Communication-Efficient Federated Learning under Dynamic Device Arrival and Departure: Convergence Analysis and Algorithm Design
Researchers have made advancements in federated learning (FL) by addressing challenges posed by dynamic device arrival and departure, achieving convergence speedups of an order of magnitude or more compared to baselines[1].
Federated learning enables multiple clients to collaboratively train a shared-task model while maintaining privacy[2]. However, traditional FL approaches assume a fixed device set, which is not always the case in real-world scenarios where devices may join or leave the network. This dynamic setting introduces challenges such as evolving optimization objectives and reduced global model effectiveness.
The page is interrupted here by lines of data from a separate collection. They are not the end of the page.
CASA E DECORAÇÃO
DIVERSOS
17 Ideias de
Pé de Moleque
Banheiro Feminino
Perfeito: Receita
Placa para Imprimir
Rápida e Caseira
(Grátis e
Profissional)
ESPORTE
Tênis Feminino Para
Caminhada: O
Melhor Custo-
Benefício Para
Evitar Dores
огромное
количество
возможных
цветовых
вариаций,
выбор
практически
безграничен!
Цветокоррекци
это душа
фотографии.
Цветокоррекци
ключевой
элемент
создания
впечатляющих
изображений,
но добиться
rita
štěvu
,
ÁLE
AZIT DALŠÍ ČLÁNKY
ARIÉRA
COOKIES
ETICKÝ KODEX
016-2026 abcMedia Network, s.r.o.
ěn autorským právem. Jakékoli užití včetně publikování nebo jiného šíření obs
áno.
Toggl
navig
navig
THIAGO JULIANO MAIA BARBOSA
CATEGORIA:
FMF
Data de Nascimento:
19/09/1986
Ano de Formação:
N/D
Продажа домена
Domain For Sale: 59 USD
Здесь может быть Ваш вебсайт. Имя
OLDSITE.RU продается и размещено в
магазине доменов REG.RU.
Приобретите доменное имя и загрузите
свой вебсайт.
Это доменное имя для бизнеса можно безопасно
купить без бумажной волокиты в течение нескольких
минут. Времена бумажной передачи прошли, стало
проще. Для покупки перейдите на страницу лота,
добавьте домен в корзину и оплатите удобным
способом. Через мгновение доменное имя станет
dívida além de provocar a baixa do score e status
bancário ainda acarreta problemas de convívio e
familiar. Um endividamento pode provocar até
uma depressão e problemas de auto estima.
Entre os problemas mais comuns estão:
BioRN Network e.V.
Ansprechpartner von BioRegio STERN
To address these challenges, a new approach provides a convergence analysis for FL under a dynamic device set, taking into account factors like gradient noise, local training iterations, and data heterogeneity. The proposed model initialization algorithm computes a weighted average of previous global models based on gradient similarity, prioritizing models trained on data distributions that closely align with the current device set. Experiments have shown that this approach achieves significant convergence speedups compared to existing methods[1]. Furthermore, a data-centric review of FL highlights the importance of addressing data-related vulnerabilities and challenges, which can affect convergence. The review analyzes non-IID data into measurable traits and ranks their influence on convergence, emphasizing the need for careful consideration of data-related issues in FL[2].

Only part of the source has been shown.